Jocelyne Porcher, Cause animale, cause du capital, 114 p., Le bord de l’eau éditions, 2019, ISBN 9782356876553

Ce court ouvrage com­mence par la pré­sen­ta­tion du projet pro­posé par « l’agri­culture cel­lu­laire » : un monde meilleur où les ani­maux retrou­ve­ront leur liberté après des mil­lé­nai­res d’exploi­ta­tion par l’homme. Conclusion, il faut « se débar­ras­ser de l’élevage des ani­maux pour l’ali­men­ta­tion » (p.9) et rem­pla­cer les ani­maux par des sub­sti­tuts végé­taux ou la viande culti­vée in vitro à partir de cel­lu­les mus­cu­lai­res ani­ma­les. Pour moti­ver ce chan­ge­ment civi­li­sa­tion­nel les rai­sons invo­quées par la « cell-ag » (agri­culture cel­lu­laire) sont la pro­tec­tion de l’envi­ron­ne­ment, la crois­sance démo­gra­phi­que et l’inca­pa­cité de l’indus­trie de la viande à répon­dre aux besoins en viande d’ici à 2050 et enfin le res­pect des ani­maux.

Industrie agro-ali­men­taire et agri­culture cel­lu­laire sont ren­voyées dos à dos par l’auteur, comme deux facet­tes du capi­ta­lisme pré­da­teur, où la science a joué le rôle pri­mor­dial de cour­roie de trans­mis­sion : « (…) les pro­duc­tions ani­ma­les qui ont émergé au milieu du XIXe siècle et qui ont donné nais­sance aux sys­tè­mes indus­triels actuels rele­vaient déjà de la science. L’agri­culture cel­lu­laire est un projet de scien­ti­fi­ques et d’indus­triels tout comme l’était le projet zoo­tech­ni­que appuyé sur la « science de l’exploi­ta­tion des machi­nes ani­ma­les », la zoo­tech­nie, qui a été créée ex nihilo pour servir un objec­tif de pro­duc­tion effi­cace, ren­ta­ble et inno­vant de la matière ani­male. » (p.12)

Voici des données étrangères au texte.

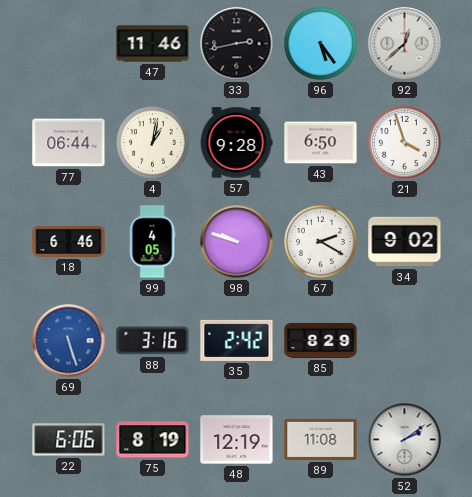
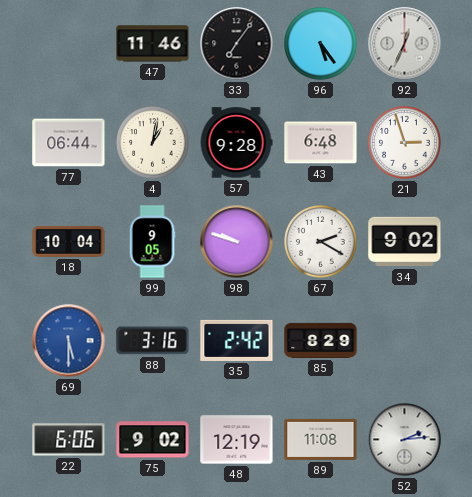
33: 2:43 -> 7:06
92: 12:38 -> 12:34
43: 6:50 -> 6:48
21: 3:57 -> 2:57
18: 6:46 -> 10:04
99: 4:05 -> 9:05
69: 5:27 -> 5:30
75: 8:19 -> 9:02
52: 2:09 -> 2:14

J. Porcher expli­que que, plus récem­ment, la science a déve­loppé toute une lit­té­ra­ture où « les ani­maux [sont] reconnus comme des êtres « sen­tients » (p.13), c’est-à-dire capa­bles de res­sen­tir des émotions. « L’un des pre­miers objec­tifs de la zoo­tech­nie du XIXe siècle, à l’appui de Descartes et de Bacon, a ainsi été de détruire les rap­ports affec­tifs et esthé­ti­ques que les pay­sans avaient avec leurs ani­maux en les taxant d’inef­fi­ca­cité économique puis de sen­si­ble­rie lors de la moder­ni­sa­tion de l’après-guerre. (…) Réduire les ani­maux à un statut de vic­time est une méprise his­to­ri­que quant à leur place dans le tra­vail et une insulte à l’intel­li­gence col­lec­tive des pay­sans et de leurs ani­maux. » (p.15) L’agri­culture cel­lu­laire va, elle, beau­coup plus loin avec la viande in vitro qui selon Porcher est le « stade ultime du projet zoo­tech­ni­que de pro­duc­tion ani­male qui abou­tit à l’exclu­sion des ani­maux des pro­ces­sus de pro­duc­tion ali­men­taire. (…) parce qu’il est incom­men­su­ra­ble­ment plus ren­ta­ble pour les inves­tis­seurs de faire sans eux [les ani­maux] plutôt qu’avec eux. » (p.16) Il est ten­tant de faire un paral­lèle avec les robots qui rem­pla­cent les ouvriers une fois qu’ils les ont cons­truits. Le capi­tal incarne indé­nia­ble­ment la pul­sion de mort.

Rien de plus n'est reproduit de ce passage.